My first time shooting any kind of sport with my 5D Mk II. Was limited to what I could capture since I was shooting with a 24-105. Here are a few of the shots I liked (w/minimal PP in Lightroom).




IMG_0672 by Joe Beckwith, on Flickr




IMG_0673 by Joe Beckwith, on Flickr




IMG_0634 by Joe Beckwith, on Flickr




IMG_0545 by Joe Beckwith, on Flickr


----------



## AprilForever (Oct 14, 2012)

Noce!!! But try to get the sun on their faces next time...


----------



## DB (Oct 14, 2012)

2nd shot is a good moment, but pity you were not facing the kicker...then it would've been a great shot. But you learn with experience. Thanks for sharing though. It's sample shots what makes CR interesting.


----------



## brianboru (Oct 14, 2012)

It was fun to see your shots as it's a nice full-frame comparison for me. Getting reasonable soccer shots is what got me into DSLR photography. Here is one of my sets with what look to be the same age of girls (U12).
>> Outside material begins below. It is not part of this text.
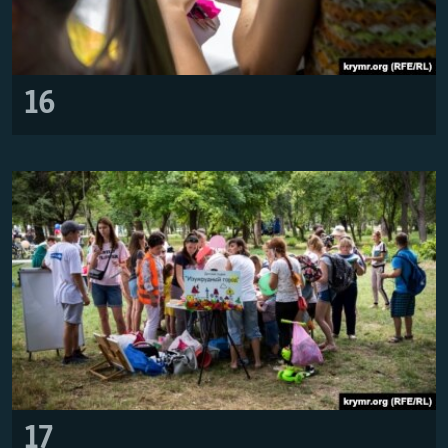
16
17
The combination for these is mostly a 7D with a 70-200f4L + 1.4Kenko TC.

http://flic.kr/s/aHsjC98qJc


----------



## JBeckwith (Oct 14, 2012)

AprilForever said:


> Noce!!! But try to get the sun on their faces next time...


Yeah I would have much rather preferred to be on the other side with the sun behind me but unfortunately I wasn't able to get over there. Having the sun in front of me made it much more difficult.


----------



## Menace (Oct 14, 2012)

Good effort, thanks for sharing. Hopefully you'll have a better vantage point to shoot from next time.

Cheers


----------



## gunnar997 (Oct 20, 2012)

AprilForever said:


> Noce!!! But try to get the sun on their faces next time...


or even try get them back lit too.. side lighting is never really the best from my experience


----------



## ScottyP (Oct 20, 2012)

You nailed the focus. Good job. 
You were just on the wrong side of the field. You should have the sun at your back, and in the faces of your subjects, not the other way round. Here the subjects are back-lit, which is about as bad as you can make it for you.


----------